- Your goal -
Among the lines below, restate word for word only those from the line with "يختارها الابوين لمولودهم،" through the line with "ولذا فإن صاحبة", with both end lines kept.

(Collected data)
┌────────
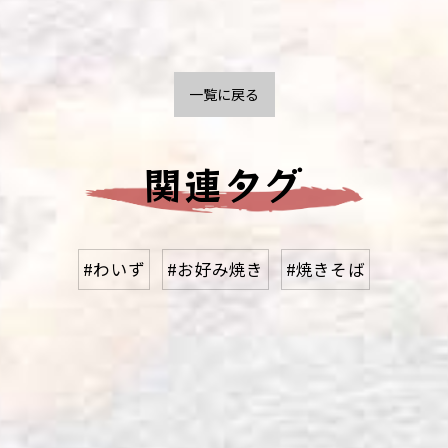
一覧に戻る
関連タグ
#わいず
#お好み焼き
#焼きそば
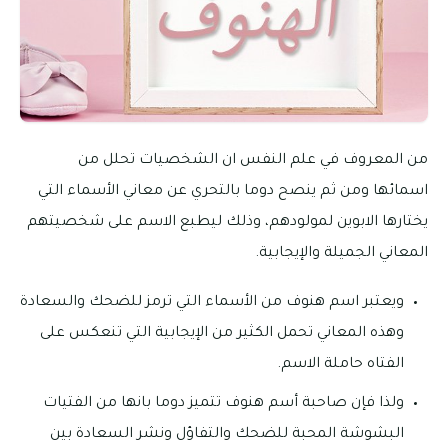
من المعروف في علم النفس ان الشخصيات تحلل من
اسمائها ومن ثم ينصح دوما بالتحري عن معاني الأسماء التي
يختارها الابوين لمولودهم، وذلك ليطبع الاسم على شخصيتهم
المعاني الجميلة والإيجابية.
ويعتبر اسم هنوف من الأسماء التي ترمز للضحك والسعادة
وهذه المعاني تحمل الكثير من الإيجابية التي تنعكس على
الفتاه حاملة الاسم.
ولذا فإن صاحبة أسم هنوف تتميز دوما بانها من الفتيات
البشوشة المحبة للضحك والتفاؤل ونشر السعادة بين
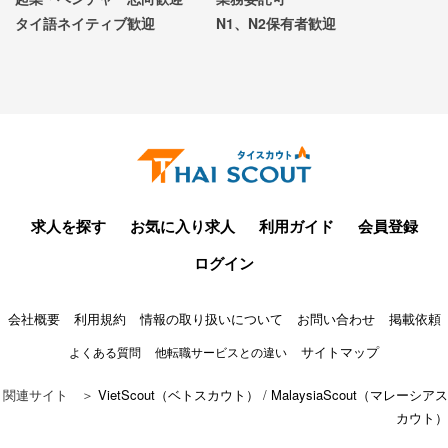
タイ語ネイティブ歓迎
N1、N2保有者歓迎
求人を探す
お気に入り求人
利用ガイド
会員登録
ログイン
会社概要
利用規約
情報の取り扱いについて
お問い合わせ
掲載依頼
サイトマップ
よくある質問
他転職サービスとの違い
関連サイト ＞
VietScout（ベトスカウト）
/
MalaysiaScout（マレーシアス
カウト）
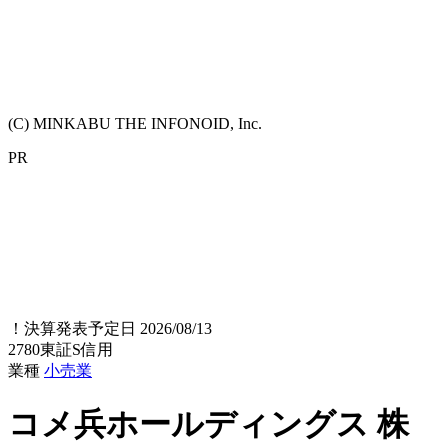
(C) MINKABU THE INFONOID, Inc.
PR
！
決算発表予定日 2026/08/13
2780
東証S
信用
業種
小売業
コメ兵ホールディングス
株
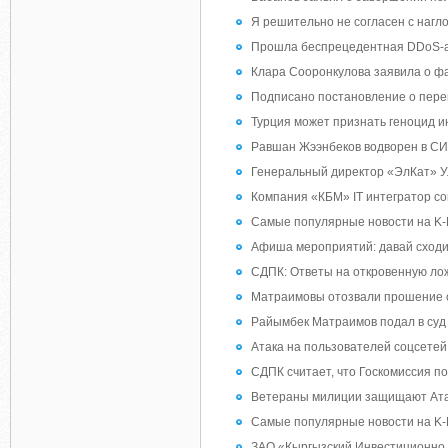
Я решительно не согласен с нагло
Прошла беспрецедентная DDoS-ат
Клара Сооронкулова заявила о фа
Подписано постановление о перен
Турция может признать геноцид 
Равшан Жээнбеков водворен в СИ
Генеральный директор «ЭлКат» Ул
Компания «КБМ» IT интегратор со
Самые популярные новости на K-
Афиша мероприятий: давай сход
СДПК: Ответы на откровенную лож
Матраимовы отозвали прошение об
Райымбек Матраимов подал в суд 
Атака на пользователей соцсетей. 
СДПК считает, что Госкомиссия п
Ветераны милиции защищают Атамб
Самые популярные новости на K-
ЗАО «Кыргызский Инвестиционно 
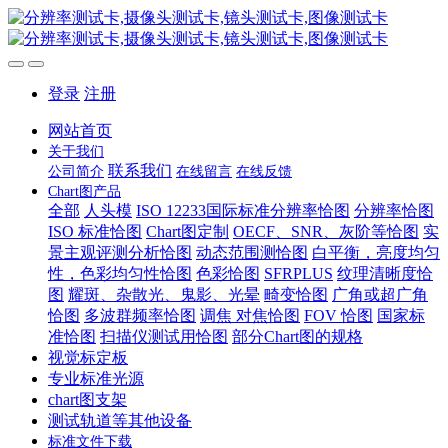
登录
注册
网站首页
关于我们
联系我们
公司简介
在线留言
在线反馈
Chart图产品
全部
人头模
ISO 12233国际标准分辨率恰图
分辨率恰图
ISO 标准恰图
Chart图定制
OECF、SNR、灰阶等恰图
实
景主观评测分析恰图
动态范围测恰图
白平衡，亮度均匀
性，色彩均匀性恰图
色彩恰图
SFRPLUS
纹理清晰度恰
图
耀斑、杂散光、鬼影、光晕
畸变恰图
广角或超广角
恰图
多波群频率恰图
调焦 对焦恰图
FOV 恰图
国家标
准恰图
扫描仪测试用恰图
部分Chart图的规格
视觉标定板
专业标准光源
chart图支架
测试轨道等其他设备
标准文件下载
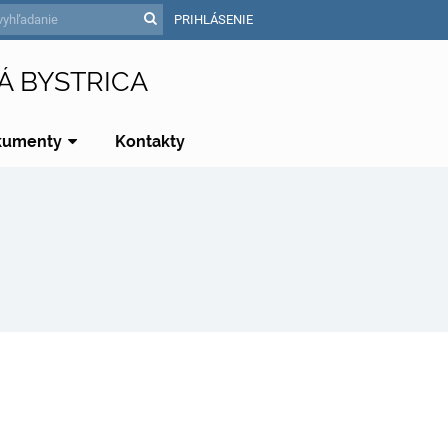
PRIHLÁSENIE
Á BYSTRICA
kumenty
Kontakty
└────────
┌────────
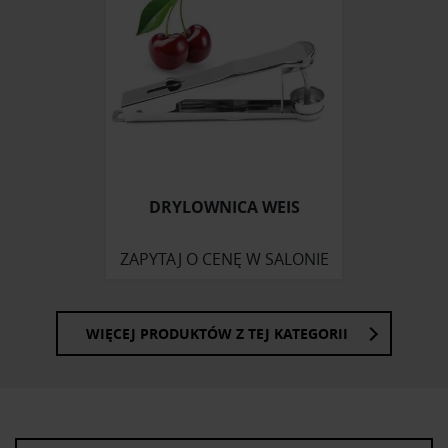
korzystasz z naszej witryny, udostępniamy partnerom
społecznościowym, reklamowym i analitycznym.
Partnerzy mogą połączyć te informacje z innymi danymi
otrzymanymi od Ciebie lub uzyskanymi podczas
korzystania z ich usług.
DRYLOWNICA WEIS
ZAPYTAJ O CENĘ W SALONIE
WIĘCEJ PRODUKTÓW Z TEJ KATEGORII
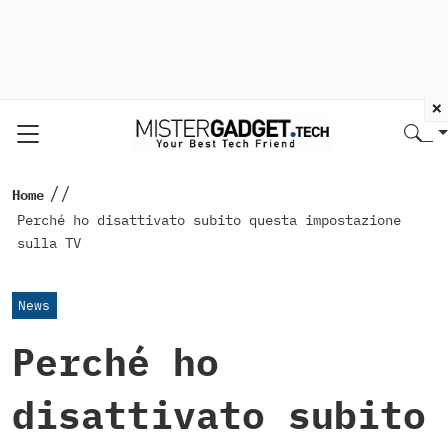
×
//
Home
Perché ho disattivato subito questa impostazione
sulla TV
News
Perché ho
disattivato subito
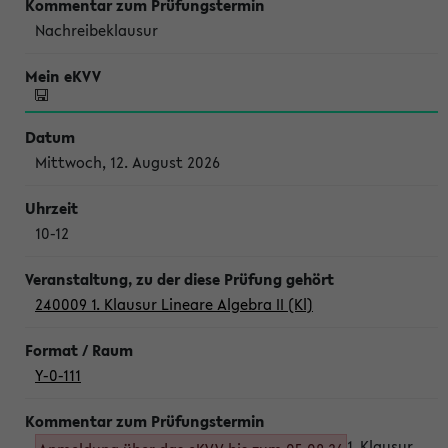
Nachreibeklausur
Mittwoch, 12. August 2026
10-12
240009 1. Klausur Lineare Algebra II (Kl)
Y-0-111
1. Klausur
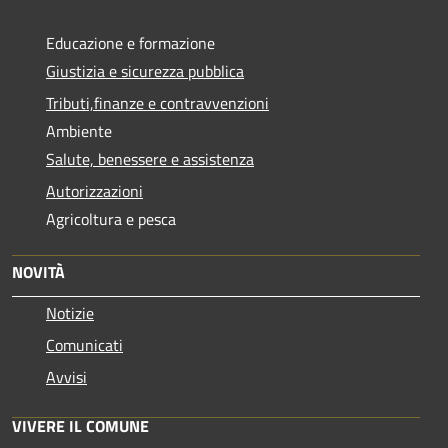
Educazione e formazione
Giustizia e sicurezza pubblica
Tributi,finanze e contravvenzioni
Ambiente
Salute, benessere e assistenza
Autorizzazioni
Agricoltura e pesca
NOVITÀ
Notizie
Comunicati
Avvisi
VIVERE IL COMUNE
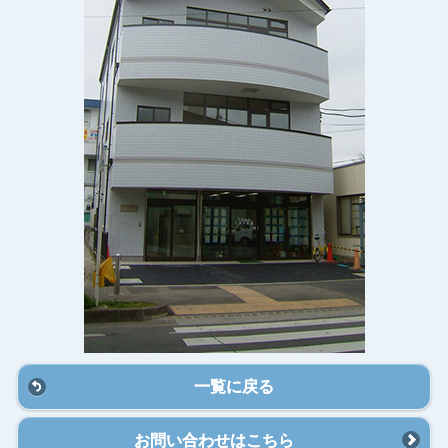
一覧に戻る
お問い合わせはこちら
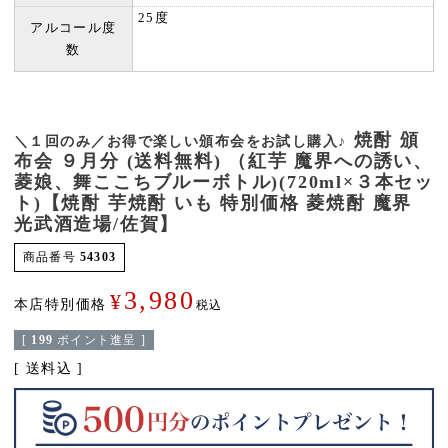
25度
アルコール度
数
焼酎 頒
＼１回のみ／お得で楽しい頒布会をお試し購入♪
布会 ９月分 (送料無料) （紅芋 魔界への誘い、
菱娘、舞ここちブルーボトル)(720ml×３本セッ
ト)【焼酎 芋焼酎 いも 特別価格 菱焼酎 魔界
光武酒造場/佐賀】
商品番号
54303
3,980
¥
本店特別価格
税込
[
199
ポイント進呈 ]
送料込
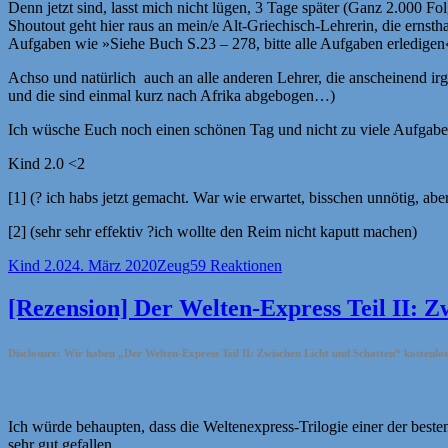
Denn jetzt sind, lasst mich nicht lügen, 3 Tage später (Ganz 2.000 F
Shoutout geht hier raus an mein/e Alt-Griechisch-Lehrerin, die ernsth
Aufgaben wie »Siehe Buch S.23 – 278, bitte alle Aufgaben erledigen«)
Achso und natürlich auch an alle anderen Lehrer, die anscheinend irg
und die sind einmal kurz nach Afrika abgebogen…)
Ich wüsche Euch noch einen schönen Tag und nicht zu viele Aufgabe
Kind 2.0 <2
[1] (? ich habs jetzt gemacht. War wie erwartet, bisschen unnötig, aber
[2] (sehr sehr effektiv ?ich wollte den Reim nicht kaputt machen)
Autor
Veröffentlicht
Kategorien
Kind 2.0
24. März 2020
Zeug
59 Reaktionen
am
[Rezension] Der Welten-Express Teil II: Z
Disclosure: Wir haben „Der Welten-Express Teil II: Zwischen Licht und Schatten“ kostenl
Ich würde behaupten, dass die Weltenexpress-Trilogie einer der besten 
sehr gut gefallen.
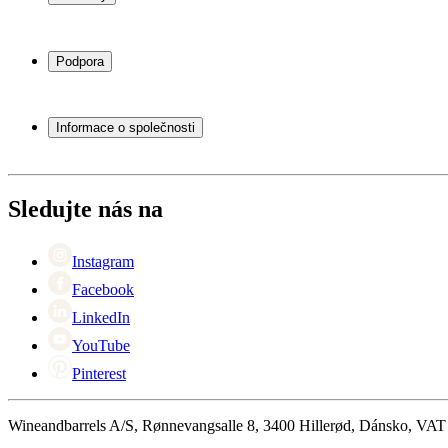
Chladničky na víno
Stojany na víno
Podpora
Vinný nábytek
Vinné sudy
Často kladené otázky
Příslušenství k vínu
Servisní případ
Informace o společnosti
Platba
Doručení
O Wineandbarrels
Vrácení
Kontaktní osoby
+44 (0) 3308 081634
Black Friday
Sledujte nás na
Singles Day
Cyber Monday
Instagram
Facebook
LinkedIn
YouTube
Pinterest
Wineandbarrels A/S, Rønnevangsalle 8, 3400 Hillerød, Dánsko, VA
└────────
- Answer below -
يختارها الابوين لمولودهم، وذلك ليطبع الاسم على شخصيتهم
المعاني الجميلة والإيجابية.
ويعتبر اسم هنوف من الأسماء التي ترمز للضحك والسعادة
وهذه المعاني تحمل الكثير من الإيجابية التي تنعكس على
الفتاه حاملة الاسم.
ولذا فإن صاحبة أسم هنوف تتميز دوما بانها من الفتيات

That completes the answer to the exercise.